* [Brief]: Look through the entries below and show every line containing the word "Center".

* [Entries shown]:
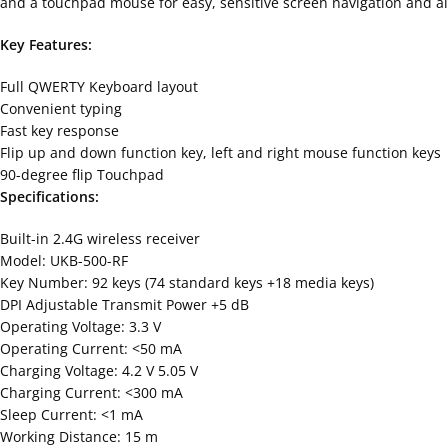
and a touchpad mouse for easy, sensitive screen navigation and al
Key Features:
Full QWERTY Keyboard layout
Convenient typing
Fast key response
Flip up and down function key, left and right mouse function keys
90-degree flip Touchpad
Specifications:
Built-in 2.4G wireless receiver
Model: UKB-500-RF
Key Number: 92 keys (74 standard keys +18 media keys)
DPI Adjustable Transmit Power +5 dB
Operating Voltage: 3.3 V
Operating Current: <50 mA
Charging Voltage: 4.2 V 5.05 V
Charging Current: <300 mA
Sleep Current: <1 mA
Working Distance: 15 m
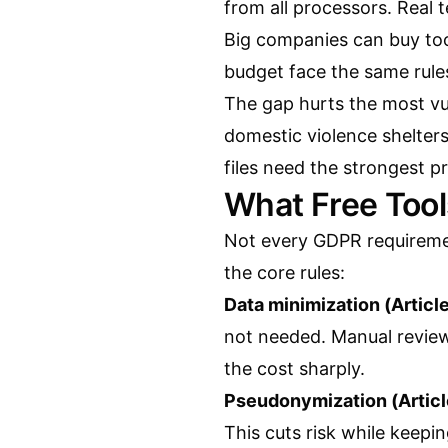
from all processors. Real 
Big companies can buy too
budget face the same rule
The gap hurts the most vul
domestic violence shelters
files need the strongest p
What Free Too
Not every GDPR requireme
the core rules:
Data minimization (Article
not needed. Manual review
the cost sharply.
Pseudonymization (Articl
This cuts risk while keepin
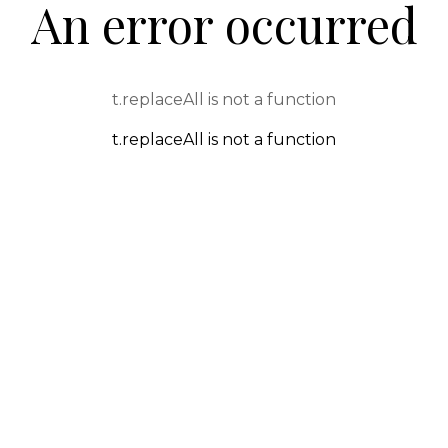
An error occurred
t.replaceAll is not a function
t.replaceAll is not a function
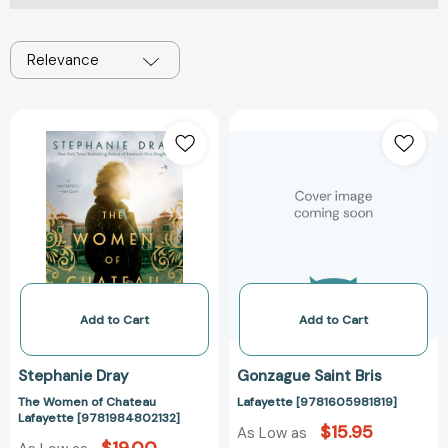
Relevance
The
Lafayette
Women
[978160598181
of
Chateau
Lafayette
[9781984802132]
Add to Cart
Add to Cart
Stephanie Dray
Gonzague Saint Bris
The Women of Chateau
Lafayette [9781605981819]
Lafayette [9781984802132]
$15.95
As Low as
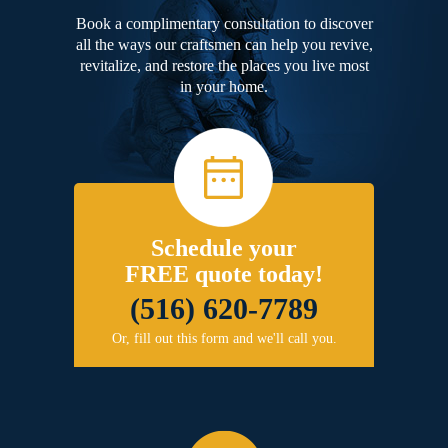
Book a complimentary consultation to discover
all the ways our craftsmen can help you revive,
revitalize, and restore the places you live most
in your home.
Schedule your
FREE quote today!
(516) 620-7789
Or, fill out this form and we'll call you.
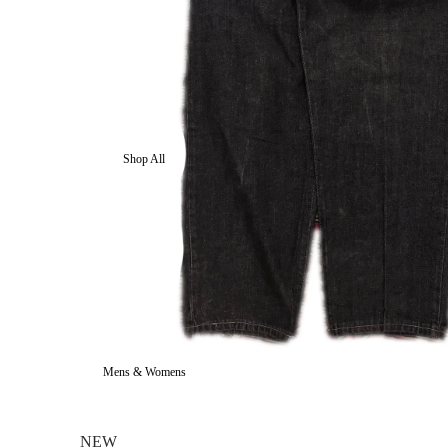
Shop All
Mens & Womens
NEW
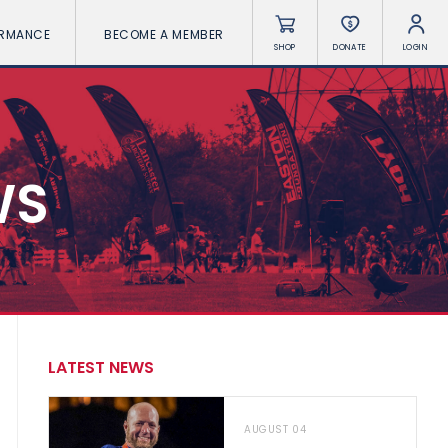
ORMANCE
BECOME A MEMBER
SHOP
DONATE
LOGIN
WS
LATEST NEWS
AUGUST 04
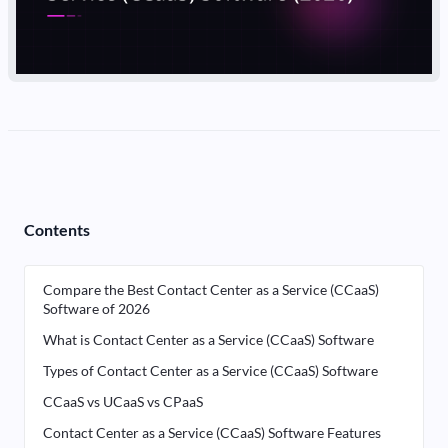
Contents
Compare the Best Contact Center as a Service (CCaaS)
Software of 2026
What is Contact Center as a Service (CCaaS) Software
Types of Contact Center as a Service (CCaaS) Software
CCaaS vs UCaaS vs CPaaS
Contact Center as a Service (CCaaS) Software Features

* [Result of the task]:
Compare the Best Contact Center as a Service (CCaaS)
What is Contact Center as a Service (CCaaS) Software
Types of Contact Center as a Service (CCaaS) Software
Contact Center as a Service (CCaaS) Software Features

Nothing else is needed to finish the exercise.